Damian McBride, the Cafod media director and former spin doctor for Gordon Brown, has said he feels “sorry and ashamed” about his behaviour while in power.
In the week that his memoirs, Power Trip: A Decade of Policy, Plots and Spin, were serialised in the Daily Mail, Mr McBride told the Catholic Herald that during his time working for the former Chancellor, “with a well developed sense of Catholic guilt, I was in the bad position of being aware that what I was doing was wrong and being carried away with what I felt were the demands of the job. I was becoming corroded morally, and [was not] able to do anything about it.”
He added: “As Gordon Brown came under more threats from internal opponents and from the Conservative Party, the sense that he needed defending increased, and unfortunately my version of defending him became warped.”
Among his confessions Mr McBride admitted leaking details about the personal lives of Labour ministers who were viewed as a threat to Gordon Brown’s ambitions to become Prime Minister.
Mr McBride resigned from the government in 2009 after reports had emerged that he tried to circulate false rumours about political opponents.
He told BBC Two’s Newsnight on Monday that he was “sorry and ashamed” about his actions. But he told the Herald that after the response to the book, “I doubt many people will show remorse in public, because the reaction is not ‘good, they show remorse’, it’s ‘my goodness, how could you do that thing?’ If you are honest, people are unused to seeing it and their gut reaction is to say it’s disgusting and despicable.”

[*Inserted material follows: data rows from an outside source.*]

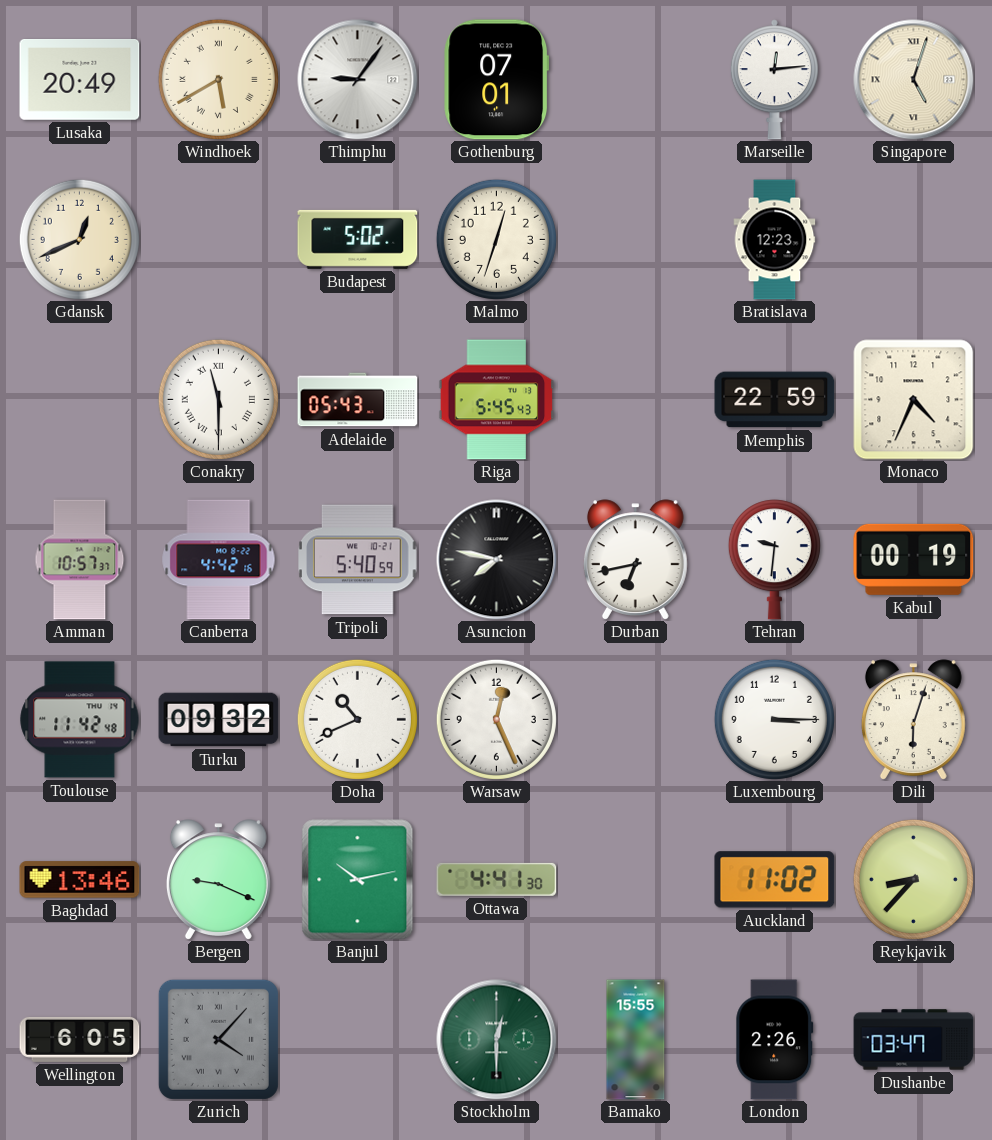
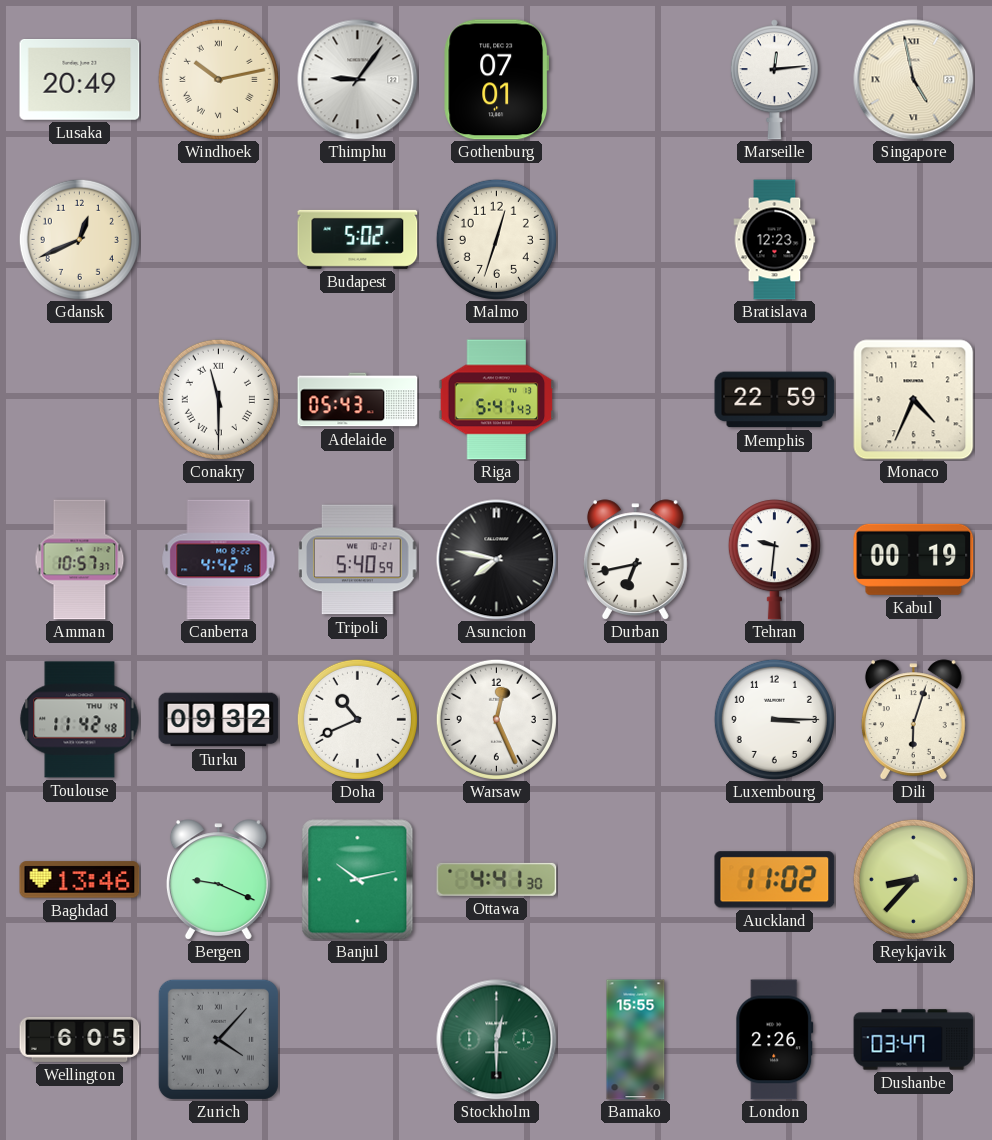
Windhoek: 5:40 -> 10:13
Singapore: 5:03 -> 4:58
Riga: 5:45 -> 5:41
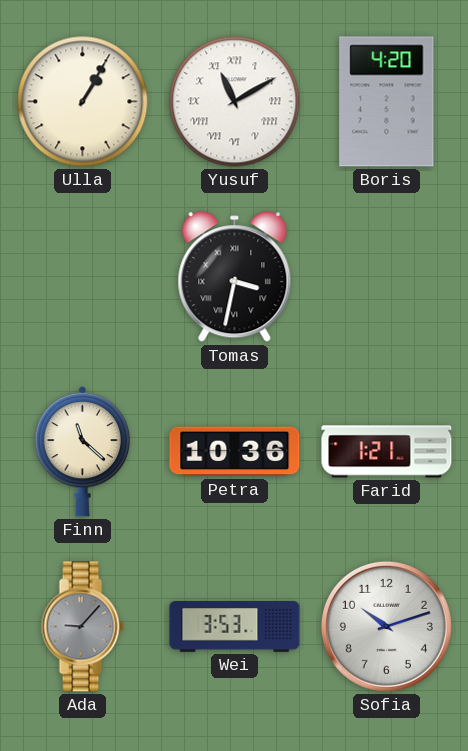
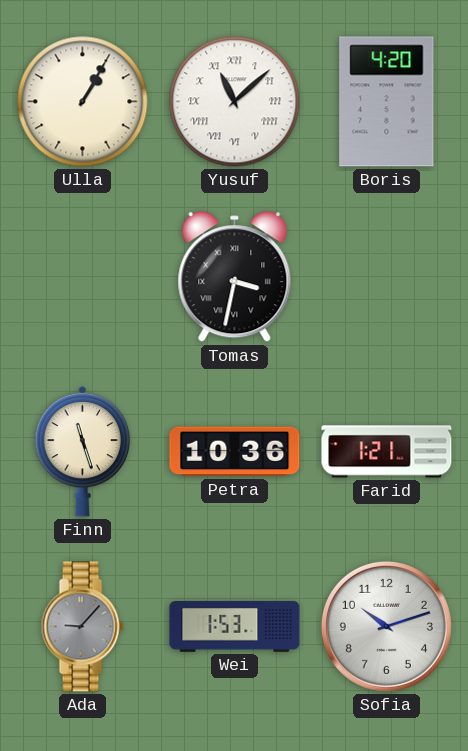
Yusuf: 11:10 -> 11:08
Finn: 11:22 -> 11:27
Wei: 3:53 -> 1:53
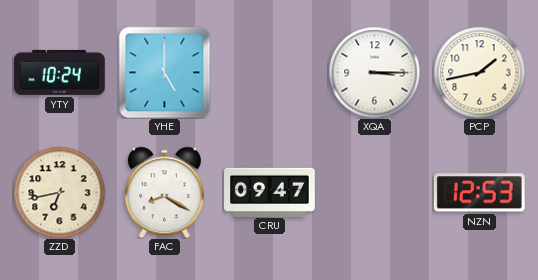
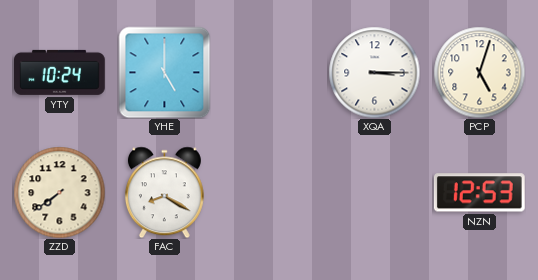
PCP: 1:43 -> 5:03
ZZD: 6:43 -> 7:39
CRU: 09:47 -> none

Mr McBride said that as “the greatest sin I committed” – plans to smear Tory MPs that led to his resignation in 2009 – had already been played out in public, “I felt I had nothing to gain by hiding the truth”.
The royalties from McBride’s book’s will be split between Cafod and Finchley Catholic High School, his alma mater. McBride joined Cafod’s communications team in 2011, having worked for his old school after his resignation.
Chris Bain, the chief executive of Cafod, defended his employee’s decision to publish his memoirs. In a statement the charity said it shared “the sense of outrage at the story about British politics as described in Damian McBride’s book”, but “Cafod recruited and employs Damian based on who he is today and it would go against all Catholic values to judge him for the behaviour he demonstrated in the past.”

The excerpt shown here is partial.